▸ **THE PROBLEM**
Word for word, the data below must be repeated in full; no picture is to be included.

▸ **DATA IN THIS EXERCISE**
+++

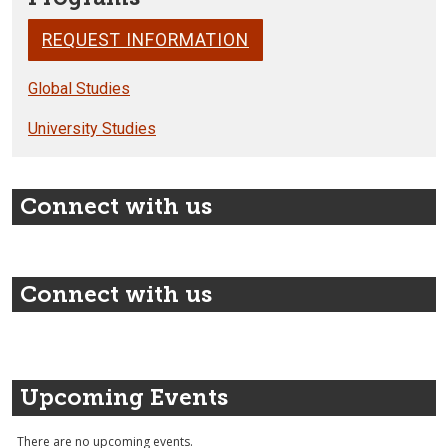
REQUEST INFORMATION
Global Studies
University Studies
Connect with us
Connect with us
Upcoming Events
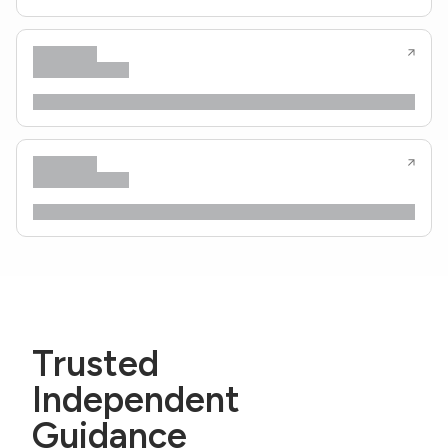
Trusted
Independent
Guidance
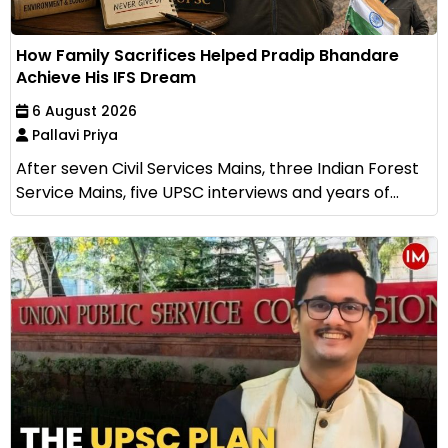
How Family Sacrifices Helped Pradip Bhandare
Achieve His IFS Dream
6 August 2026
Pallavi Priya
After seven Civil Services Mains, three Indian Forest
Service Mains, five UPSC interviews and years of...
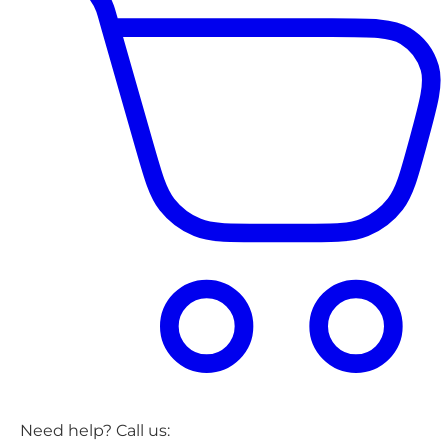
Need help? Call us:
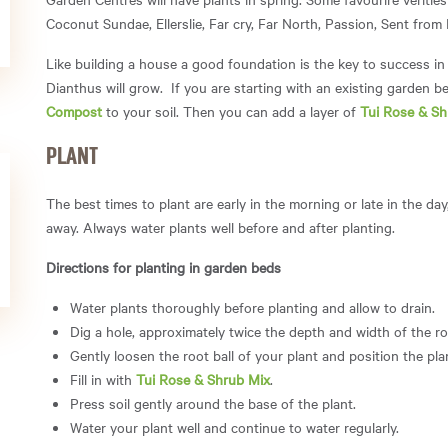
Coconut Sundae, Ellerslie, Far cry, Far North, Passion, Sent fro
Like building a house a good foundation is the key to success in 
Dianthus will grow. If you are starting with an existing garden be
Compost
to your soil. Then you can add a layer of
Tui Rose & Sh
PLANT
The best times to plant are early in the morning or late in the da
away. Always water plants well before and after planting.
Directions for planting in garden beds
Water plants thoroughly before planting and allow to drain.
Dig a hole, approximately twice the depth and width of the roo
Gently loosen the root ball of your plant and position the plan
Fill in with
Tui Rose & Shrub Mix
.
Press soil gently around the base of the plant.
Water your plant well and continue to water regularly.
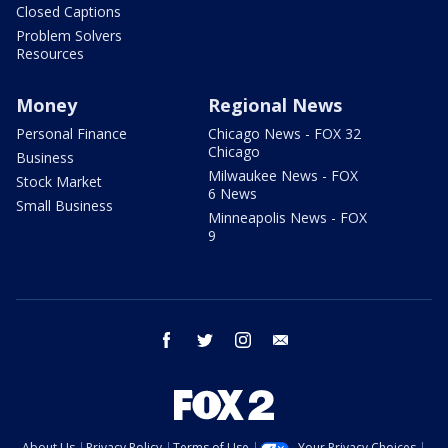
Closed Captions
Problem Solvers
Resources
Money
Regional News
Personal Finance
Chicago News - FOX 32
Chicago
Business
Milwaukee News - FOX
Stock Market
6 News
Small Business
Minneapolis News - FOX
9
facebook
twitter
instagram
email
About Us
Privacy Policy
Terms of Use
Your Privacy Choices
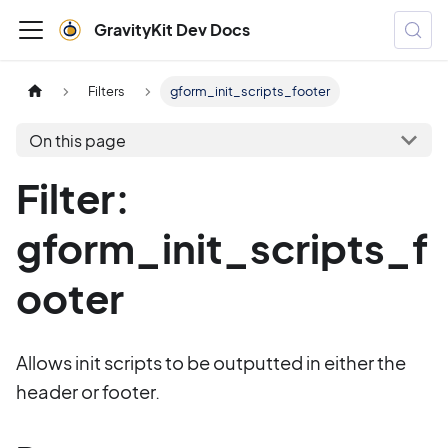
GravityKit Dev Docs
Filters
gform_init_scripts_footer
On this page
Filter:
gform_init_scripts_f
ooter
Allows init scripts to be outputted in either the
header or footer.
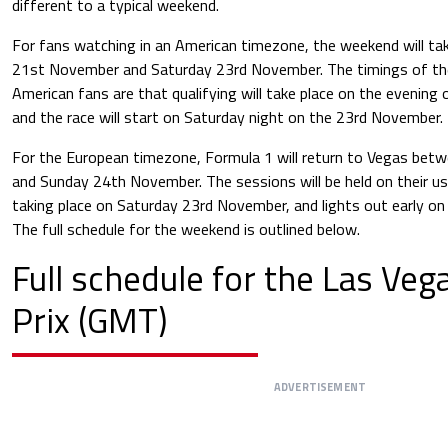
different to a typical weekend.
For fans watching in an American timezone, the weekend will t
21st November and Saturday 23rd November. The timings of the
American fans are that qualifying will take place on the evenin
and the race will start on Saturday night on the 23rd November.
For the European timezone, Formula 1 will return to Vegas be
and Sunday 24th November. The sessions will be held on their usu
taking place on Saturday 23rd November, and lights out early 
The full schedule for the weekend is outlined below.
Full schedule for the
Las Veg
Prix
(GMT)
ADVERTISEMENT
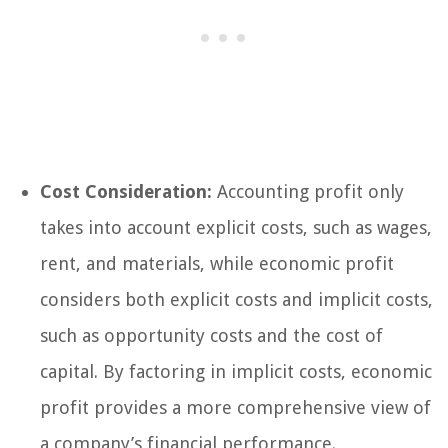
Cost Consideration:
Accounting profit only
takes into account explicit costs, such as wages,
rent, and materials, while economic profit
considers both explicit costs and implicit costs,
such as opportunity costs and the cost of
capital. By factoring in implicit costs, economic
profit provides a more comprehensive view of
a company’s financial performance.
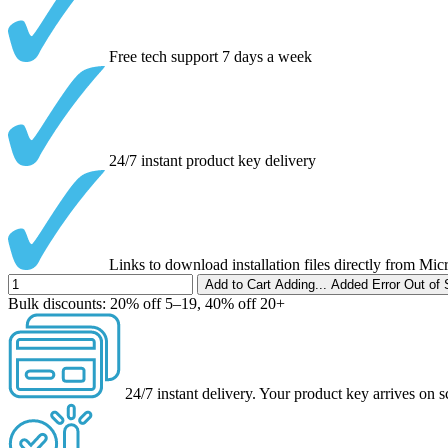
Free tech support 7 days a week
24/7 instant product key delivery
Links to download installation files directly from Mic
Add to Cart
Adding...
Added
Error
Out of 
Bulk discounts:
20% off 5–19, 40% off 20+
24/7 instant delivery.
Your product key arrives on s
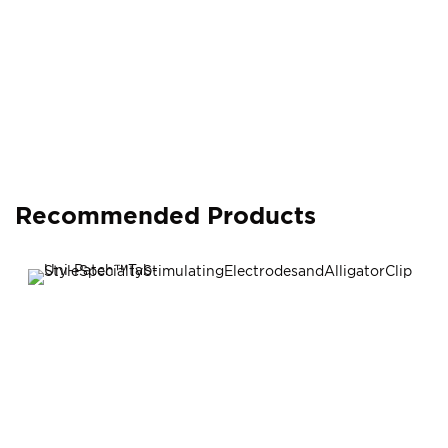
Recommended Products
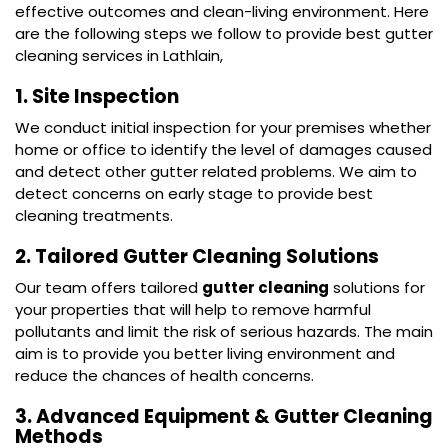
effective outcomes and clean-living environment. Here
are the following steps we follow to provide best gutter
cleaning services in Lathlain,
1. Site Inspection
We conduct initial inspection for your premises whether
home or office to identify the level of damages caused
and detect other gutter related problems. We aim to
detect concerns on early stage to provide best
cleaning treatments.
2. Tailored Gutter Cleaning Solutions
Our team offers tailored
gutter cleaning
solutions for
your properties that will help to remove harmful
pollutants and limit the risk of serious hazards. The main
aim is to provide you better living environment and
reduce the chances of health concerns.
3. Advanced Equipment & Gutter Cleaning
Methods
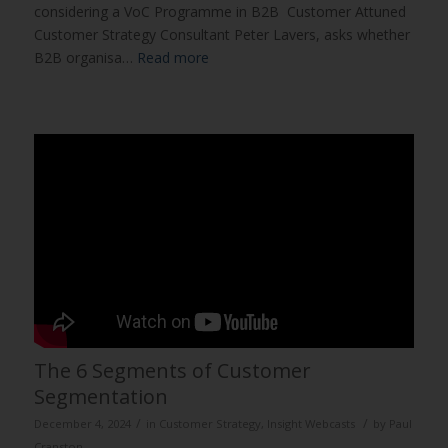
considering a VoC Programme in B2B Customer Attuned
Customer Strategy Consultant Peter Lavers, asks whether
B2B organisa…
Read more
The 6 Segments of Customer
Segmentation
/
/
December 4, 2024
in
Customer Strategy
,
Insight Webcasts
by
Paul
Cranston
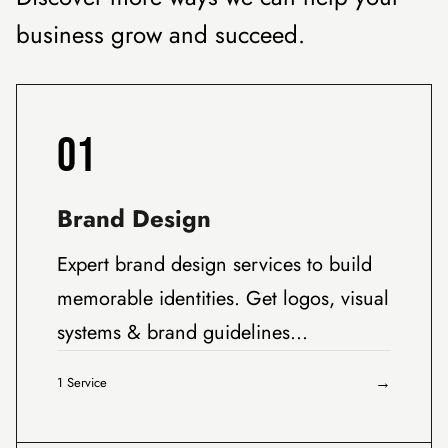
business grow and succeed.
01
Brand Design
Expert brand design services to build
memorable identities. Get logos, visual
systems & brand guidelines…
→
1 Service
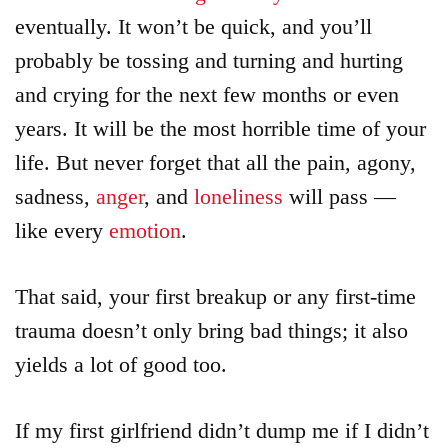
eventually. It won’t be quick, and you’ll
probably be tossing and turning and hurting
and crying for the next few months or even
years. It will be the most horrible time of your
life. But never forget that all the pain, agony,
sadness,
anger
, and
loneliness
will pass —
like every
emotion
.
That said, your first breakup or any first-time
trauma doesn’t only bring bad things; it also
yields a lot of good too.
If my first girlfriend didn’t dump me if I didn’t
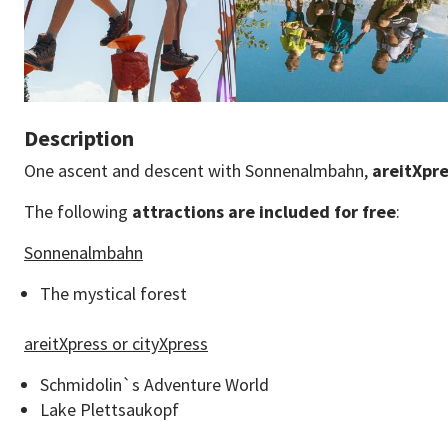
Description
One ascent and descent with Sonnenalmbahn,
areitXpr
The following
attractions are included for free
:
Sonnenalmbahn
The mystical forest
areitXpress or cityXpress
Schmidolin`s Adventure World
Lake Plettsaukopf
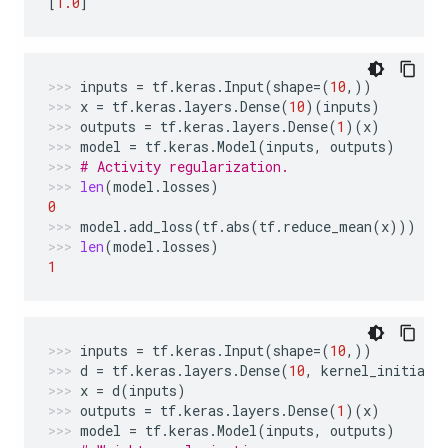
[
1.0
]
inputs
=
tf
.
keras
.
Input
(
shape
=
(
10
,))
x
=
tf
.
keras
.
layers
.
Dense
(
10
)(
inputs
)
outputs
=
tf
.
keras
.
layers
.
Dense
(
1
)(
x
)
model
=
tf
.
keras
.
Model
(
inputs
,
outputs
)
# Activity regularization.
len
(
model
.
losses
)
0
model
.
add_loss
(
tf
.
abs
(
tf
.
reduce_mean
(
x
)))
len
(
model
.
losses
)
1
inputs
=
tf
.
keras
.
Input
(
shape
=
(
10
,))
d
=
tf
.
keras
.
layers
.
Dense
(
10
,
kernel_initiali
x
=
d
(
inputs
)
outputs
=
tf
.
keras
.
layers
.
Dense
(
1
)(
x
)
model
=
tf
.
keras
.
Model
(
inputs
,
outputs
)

+++

▸ **YOUR RESPONSE**
REQUEST INFORMATION
Global Studies
University Studies
Connect with us
Connect with us
Upcoming Events
Trusted
Independent
Guidance
How Family Sacrifices Helped Pradip Bhandare
Achieve His IFS Dream
6 August 2026
Pallavi Priya
After seven Civil Services Mains, three Indian Forest
Service Mains, five UPSC interviews and years of...
Need help? Call us:
Coconut Sundae, Ellerslie, Far cry, Far North, Passion, Sent fro
Like building a house a good foundation is the key to success in 
Dianthus will grow. If you are starting with an existing garden be
Compost
to your soil. Then you can add a layer of
Tui Rose & Sh
PLANT
The best times to plant are early in the morning or late in the da
away. Always water plants well before and after planting.
Directions for planting in garden beds
Water plants thoroughly before planting and allow to drain.
Dig a hole, approximately twice the depth and width of the roo
Gently loosen the root ball of your plant and position the plan
Fill in with
Tui Rose & Shrub Mix
.
Press soil gently around the base of the plant.
Water your plant well and continue to water regularly.
Closed Captions
Problem Solvers
Resources
Money
Regional News
Personal Finance
Chicago News - FOX 32
Chicago
Business
Milwaukee News - FOX
Stock Market
6 News
Small Business
Minneapolis News - FOX
9
facebook
twitter
instagram
email
About Us
Privacy Policy
Terms of Use
Your Privacy Choices
GravityKit Dev Docs
Filters
gform_init_scripts_footer
On this page
Filter:
gform_init_scripts_f
ooter
Allows init scripts to be outputted in either the
header or footer.
different to a typical weekend.
For fans watching in an American timezone, the weekend will t
21st November and Saturday 23rd November. The timings of the
American fans are that qualifying will take place on the evenin
and the race will start on Saturday night on the 23rd November.
For the European timezone, Formula 1 will return to Vegas be
and Sunday 24th November. The sessions will be held on their usu
taking place on Saturday 23rd November, and lights out early 
The full schedule for the weekend is outlined below.
Full schedule for the
Las Veg
Prix
(GMT)
ADVERTISEMENT
Cost Consideration:
Accounting profit only
takes into account explicit costs, such as wages,
rent, and materials, while economic profit
considers both explicit costs and implicit costs,
such as opportunity costs and the cost of
capital. By factoring in implicit costs, economic
profit provides a more comprehensive view of
a company’s financial performance.
Free tech support 7 days a week
24/7 instant product key delivery
Links to download installation files directly from Mic
Add to Cart
Adding...
Added
Error
Out of 
Bulk discounts:
20% off 5–19, 40% off 20+
24/7 instant delivery.
Your product key arrives on s
Recommended Products
effective outcomes and clean-living environment. Here
are the following steps we follow to provide best gutter
cleaning services in Lathlain,
1. Site Inspection
We conduct initial inspection for your premises whether
home or office to identify the level of damages caused
and detect other gutter related problems. We aim to
detect concerns on early stage to provide best
cleaning treatments.
2. Tailored Gutter Cleaning Solutions
Our team offers tailored
gutter cleaning
solutions for
your properties that will help to remove harmful
pollutants and limit the risk of serious hazards. The main
aim is to provide you better living environment and
reduce the chances of health concerns.
3. Advanced Equipment & Gutter Cleaning
Methods
considering a VoC Programme in B2B Customer Attuned
Customer Strategy Consultant Peter Lavers, asks whether
B2B organisa…
Read more
The 6 Segments of Customer
Segmentation
/
/
December 4, 2024
in
Customer Strategy
,
Insight Webcasts
by
Paul
Cranston
business grow and succeed.
01
Brand Design
Expert brand design services to build
memorable identities. Get logos, visual
systems & brand guidelines…
→
1 Service
eventually. It won’t be quick, and you’ll
probably be tossing and turning and hurting
and crying for the next few months or even
years. It will be the most horrible time of your
life. But never forget that all the pain, agony,
sadness,
anger
, and
loneliness
will pass —
like every
emotion
.
That said, your first breakup or any first-time
trauma doesn’t only bring bad things; it also
yields a lot of good too.
If my first girlfriend didn’t dump me if I didn’t
Description
One ascent and descent with Sonnenalmbahn,
areitXpr
The following
attractions are included for free
:
Sonnenalmbahn
The mystical forest
areitXpress or cityXpress
Schmidolin`s Adventure World
Lake Plettsaukopf
[
1.0
]
inputs
=
tf
.
keras
.
Input
(
shape
=
(
10
,))
x
=
tf
.
keras
.
layers
.
Dense
(
10
)(
inputs
)
outputs
=
tf
.
keras
.
layers
.
Dense
(
1
)(
x
)
model
=
tf
.
keras
.
Model
(
inputs
,
outputs
)
# Activity regularization.
len
(
model
.
losses
)
0
model
.
add_loss
(
tf
.
abs
(
tf
.
reduce_mean
(
x
)))
len
(
model
.
losses
)
1
inputs
=
tf
.
keras
.
Input
(
shape
=
(
10
,))
d
=
tf
.
keras
.
layers
.
Dense
(
10
,
kernel_initiali
x
=
d
(
inputs
)
outputs
=
tf
.
keras
.
layers
.
Dense
(
1
)(
x
)
model
=
tf
.
keras
.
Model
(
inputs
,
outputs
)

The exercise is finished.